G. (If applicable): The company in which you have expressed an interest in purchasing stock also has bonds available for purchase. The current price at which you may be able to purchase a bond of the company is approximately X, which would provide a yield to maturity of Y. A company's bonds may be sound investments even if the stock price of the company goes down.
H. The aggregate market value of the company you may purchase stock in is X. The Company reports that its financial value is Y based on Generally Accepted Accounting Procedures, of which Y' is in net cash and the rest is in more difficult-to-value assets. Thus, by purchasing this security, you are expecting that over time, the company will earn at least Z money (X-Y). In addition, financial professionals adjust upward the value of Z by a variable amount that takes into account such factors as the amount of money that their money could earn in safer places such as a Government bond, bank deposits, corporate bonds, and the like.
I. If a broker has recommended the purchase of this stock to you, he/she will earn income from it and will earn income again if you sell it. The broker therefore has a greater financial interest in you purchasing a stock that you are likely to sell at some point than one that you will never sell. The broker therefore has an inherent, unavoidable interest in you purchasing a stock that is more suited for trading than for long-term investing.

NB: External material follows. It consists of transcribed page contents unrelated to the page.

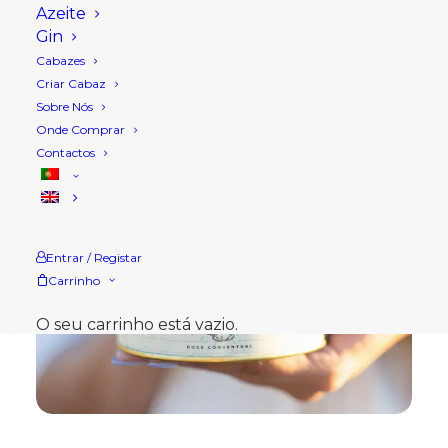
Azeite
Gin
Cabazes
Criar Cabaz
Sobre Nós
Onde Comprar
Contactos
Entrar / Registar
Carrinho
O seu carrinho está vazio.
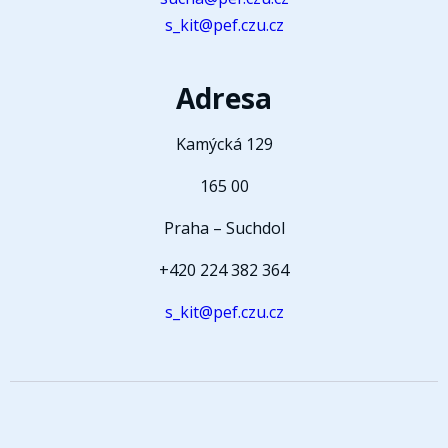
s_kit@pef.czu.cz
Adresa
Kamýcká 129
165 00
Praha – Suchdol
+420 224 382 364
s_kit@pef.czu.cz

One can go on, but you get the point. In addition, mutual funds and closed end stock funds could be required to disclose the average ratios of price to net cash, price to book value, price to earnings of their stock holdings.

I suspect that if such disclosures were mandated, people would be less willing to part with their money in the "market" in general or individual stocks in particular. This could impart a salutary influence on the valuation of stocks and thus help prevent bubbles. By doing so, these actions would in fact tend to lead to stocks once again being good investments for the long run.

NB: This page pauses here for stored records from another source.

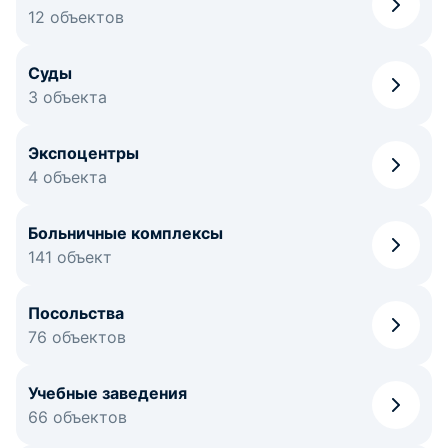
12 объектов
Суды
3 объекта
Экспоцентры
4 объекта
Больничные комплексы
141 объект
Посольства
76 объектов
Учебные заведения
66 объектов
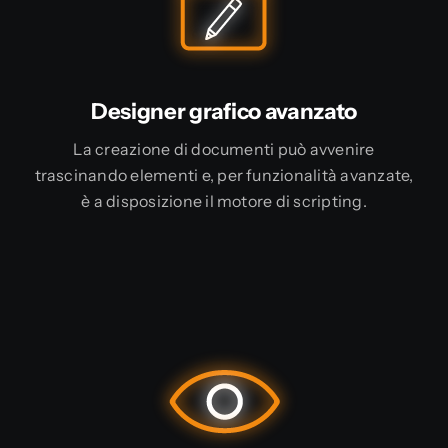
Designer grafico avanzato
La creazione di documenti può avvenire
trascinando elementi e, per funzionalità avanzate,
è a disposizione il motore di scripting.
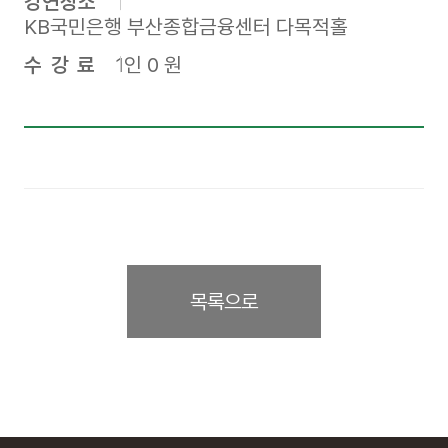
강연장소
KB국민은행 부산종합금융센터 다목적홀
수강료
1인 0 원
목록으로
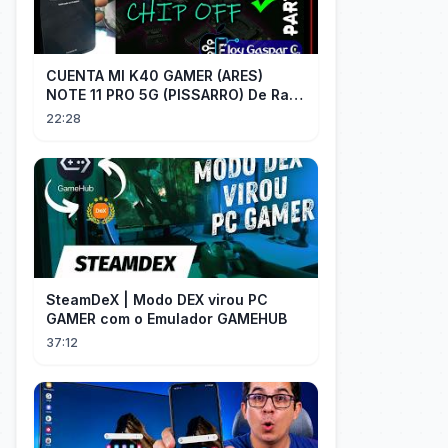
CUENTA MI K40 GAMER (ARES)
NOTE 11 PRO 5G (PISSARRO) De Raiz
CHIP OFF VIA MIPI TESTER PARTE 2
22:28
SteamDeX | Modo DEX virou PC
GAMER com o Emulador GAMEHUB
37:12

Ferdinand Pecora led the investigation of the U.S. Senate Committee on Banking and Currency in 1933-34 (the "Pecora Commission"). In 1939, he published the book, "Wall Street Under Oath". This is the first paragraph of his "Author's Preface" followed by snippets:

"Under the surface of the governmental regulation of the securities market, the same forces that produced the riotous speculative excesses of the "wild bull market" of 1929 still give evidences of their existence and influence. Though repressed for the present, it cannot be doubted that, given a suitable opportunity, they would spring back to pernicious activity."

" . . . Wall Street . . . looks forward to the day when it shall, as it hopes, resume the reins of its former power."

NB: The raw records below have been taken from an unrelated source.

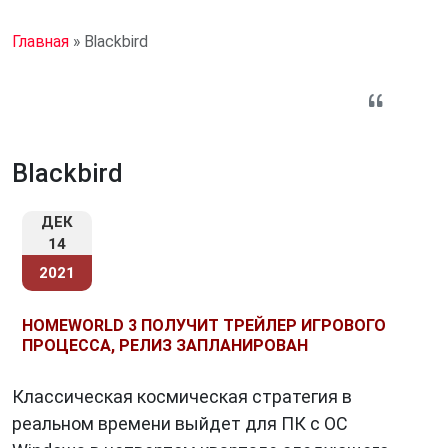
Главная
»
Blackbird
Blackbird
ДЕК
14
2021
HOMEWORLD 3 ПОЛУЧИТ ТРЕЙЛЕР ИГРОВОГО
ПРОЦЕССА, РЕЛИЗ ЗАПЛАНИРОВАН
Классическая космическая стратегия в
реальном времени выйдет для ПК с ОС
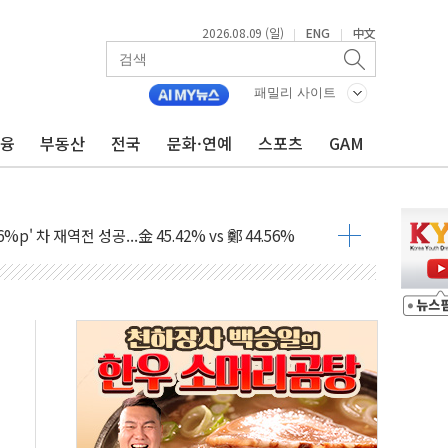
2026.08.09 (일)
ENG
中文
|
|
패밀리 사이트
금융
부동산
전국
문화·연예
스포츠
GAM
투입…고수온 양식장 복구·지원 '총력'
산사태 주의보'...경북도, 호우 피해·통제구간 없어
%p' 차 재역전 성공...金 45.42% vs 鄭 44.56%
·정청래·김민석 당대표 후보
 정청래에 승리...47.75% vs 42.08%
과 발표...김민석 47.75% 정청래 42.08%
표...김민석 45.09% 정청래 43.27% 송영길 11.63%
표...김민석 52.64% 정청래 39.89% 송영길 7.47%
0~8.14)
…공습 한계·탄약 부족 현실화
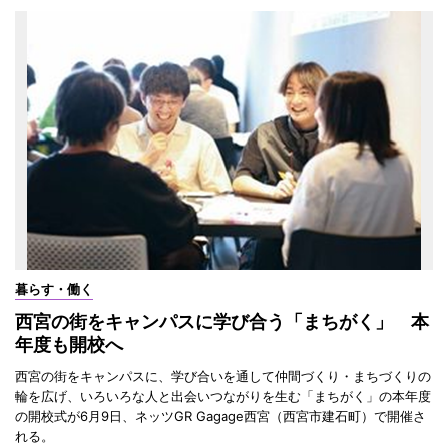
暮らす・働く
西宮の街をキャンパスに学び合う「まちがく」 本
年度も開校へ
西宮の街をキャンパスに、学び合いを通して仲間づくり・まちづくりの
輪を広げ、いろいろな人と出会いつながりを生む「まちがく」の本年度
の開校式が6月9日、ネッツGR Gagage西宮（西宮市建石町）で開催さ
れる。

"The public, however, is sometimes forgetful. As its memory of the unhappy market collapse of 1929 becomes blurred, it may lend at least one ear to the voices of The Street subtly pleading for a return "to the good old times." Forgotten, perhaps, by some are the shattering revelations of the Senate Committee's investigations, forgotten the practices and ethics that The Street followed and defended when its own sway was undisputed in the good old days."

As I stated in my prior post, "Where is Jurassic Park When You Need It?", we need another Pecora Commission to deal with the abuses of the financial system of the past decade.